Out of curiosity, do you quote from "Don't get Around Much Anymore" (i.e., "missed the Saturday dance...") at around 0:25? If so, brilliant! If not, cool coincidence.  ;D

I definitely had seen this title of the song many years ago but I am not sure that I even played it ever. Do you mean that I quoted some particular phrase of this song? At least, I did not realize this.

Vladimir Dounin
Title: Re: Improvisation "Mack The Knife And Me" (musical joke)
Post by: gtomas on January 06, 2008, 01:48:29 PM
oh my god. Mack the knife is ony of my favorite songs. I am so happy to find it here.
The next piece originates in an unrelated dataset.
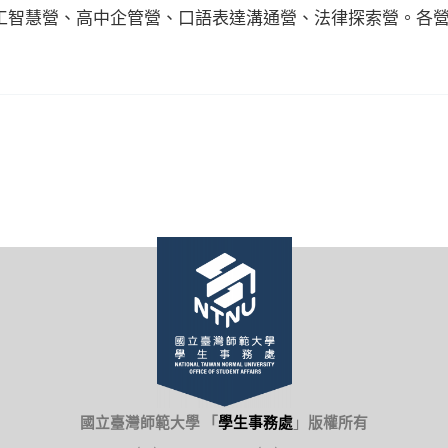
 人工智慧營、高中企管營、口語表達溝通營、法律探索營。各
國立臺灣師範大學 「
學生事務處
」
版權所有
I am very new to classical music and to music lessons. I started taking lessons so i could play pieces like these in the future. i am very ecstatic that you can actually improvise songs by learning classical music. sorry for the ignorance. (ialways thought you could but to see or rather hear it first hand).

great one
Title: Re: Improvisation "Mack The Knife And Me" (musical joke)
Post by: rachfan on January 12, 2008, 01:15:29 AM
Great playing!  That's probably the best piano version of the song I've ever heard. 

Was the piano a Steinway D or Baldwin SD10?